EXERCISE AIM = Word for word, write out the entries that follow, omitting all pictures.

──────── RECORDS PROVIDED ────────

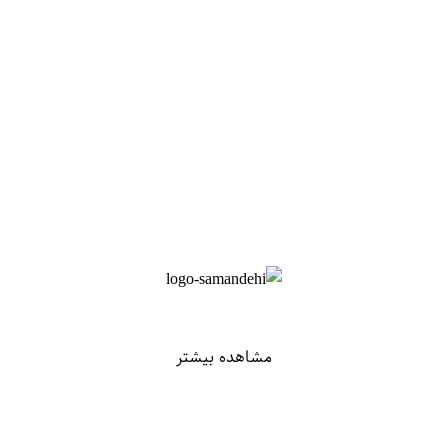
مشاهده بیشتر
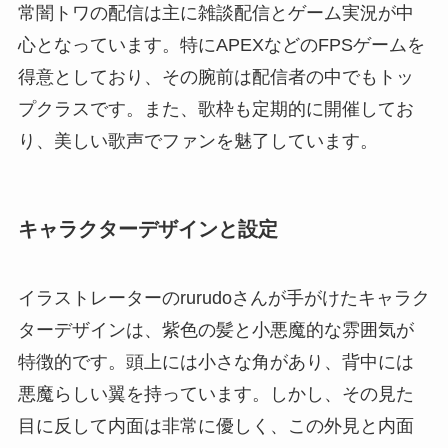
常闇トワの配信は主に雑談配信とゲーム実況が中
心となっています。特にAPEXなどのFPSゲームを
得意としており、その腕前は配信者の中でもトッ
プクラスです。また、歌枠も定期的に開催してお
り、美しい歌声でファンを魅了しています。
キャラクターデザインと設定
イラストレーターのrurudoさんが手がけたキャラク
ターデザインは、紫色の髪と小悪魔的な雰囲気が
特徴的です。頭上には小さな角があり、背中には
悪魔らしい翼を持っています。しかし、その見た
目に反して内面は非常に優しく、この外見と内面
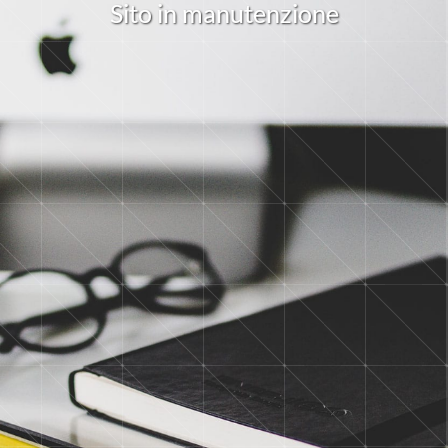
S
i
t
o
i
n
m
a
n
u
t
e
n
z
i
o
n
e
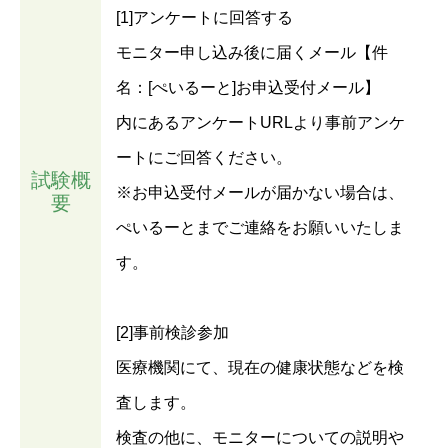
[1]アンケートに回答する
モニター申し込み後に届くメール【件
名：[ぺいるーと]お申込受付メール】
内にあるアンケートURLより事前アンケ
ートにご回答ください。
試験概
※お申込受付メールが届かない場合は、
要
ぺいるーとまでご連絡をお願いいたしま
す。
[2]事前検診参加
医療機関にて、現在の健康状態などを検
査します。
検査の他に、モニターについての説明や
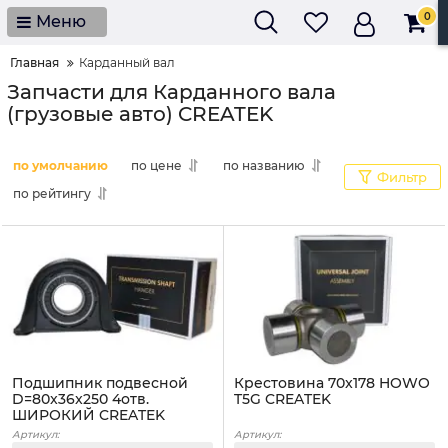
0
Меню
Главная
Карданный вал
Запчасти для Карданного вала
(грузовые авто) CREATEK
по умолчанию
по цене
по названию
Фильтр
по рейтингу
Подшипник подвесной
Крестовина 70x178 HOWO
D=80x36x250 4отв.
T5G CREATEK
ШИРОКИЙ CREATEK
Артикул:
Артикул:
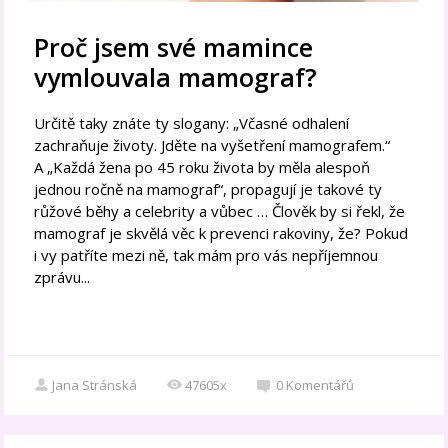
Proč jsem své mamince
vymlouvala mamograf?
Určitě taky znáte ty slogany: „Včasné odhalení
zachraňuje životy. Jděte na vyšetření mamografem.“
A „Každá žena po 45 roku života by měla alespoň
jednou ročně na mamograf“, propagují je takové ty
růžové běhy a celebrity a vůbec … Člověk by si řekl, že
mamograf je skvělá věc k prevenci rakoviny, že? Pokud
i vy patříte mezi ně, tak mám pro vás nepříjemnou
zprávu...
Jana Stránská
47605x
0
Komentářů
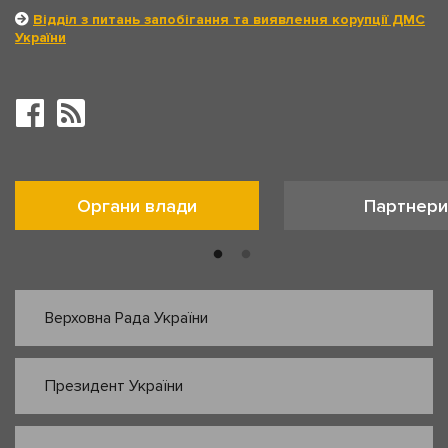
Відділ з питань запобігання та виявлення корупції ДМС
України
Органи влади
Партнери
Верховна Рада України
Президент України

────────

TASK SOLUTION =
مشاهده بیشتر
常闇トワの配信は主に雑談配信とゲーム実況が中
心となっています。特にAPEXなどのFPSゲームを
得意としており、その腕前は配信者の中でもトッ
プクラスです。また、歌枠も定期的に開催してお
り、美しい歌声でファンを魅了しています。
キャラクターデザインと設定
イラストレーターのrurudoさんが手がけたキャラク
ターデザインは、紫色の髪と小悪魔的な雰囲気が
特徴的です。頭上には小さな角があり、背中には
悪魔らしい翼を持っています。しかし、その見た
目に反して内面は非常に優しく、この外見と内面
S
i
t
o
i
n
m
a
n
u
t
e
n
z
i
o
n
e
[1]アンケートに回答する
モニター申し込み後に届くメール【件
名：[ぺいるーと]お申込受付メール】
内にあるアンケートURLより事前アンケ
ートにご回答ください。
試験概
※お申込受付メールが届かない場合は、
要
ぺいるーとまでご連絡をお願いいたしま
す。
[2]事前検診参加
医療機関にて、現在の健康状態などを検
査します。
検査の他に、モニターについての説明や
0
Меню
Главная
Карданный вал
Запчасти для Карданного вала
(грузовые авто) CREATEK
по умолчанию
по цене
по названию
Фильтр
по рейтингу
Подшипник подвесной
Крестовина 70x178 HOWO
D=80x36x250 4отв.
T5G CREATEK
ШИРОКИЙ CREATEK
Артикул:
Артикул:
Proč jsem své mamince
vymlouvala mamograf?
Určitě taky znáte ty slogany: „Včasné odhalení
zachraňuje životy. Jděte na vyšetření mamografem.“
A „Každá žena po 45 roku života by měla alespoň
jednou ročně na mamograf“, propagují je takové ty
růžové běhy a celebrity a vůbec … Člověk by si řekl, že
mamograf je skvělá věc k prevenci rakoviny, že? Pokud
i vy patříte mezi ně, tak mám pro vás nepříjemnou
zprávu...
Jana Stránská
47605x
0
Komentářů
Відділ з питань запобігання та виявлення корупції ДМС
України
Органи влади
Партнери
Верховна Рада України
Президент України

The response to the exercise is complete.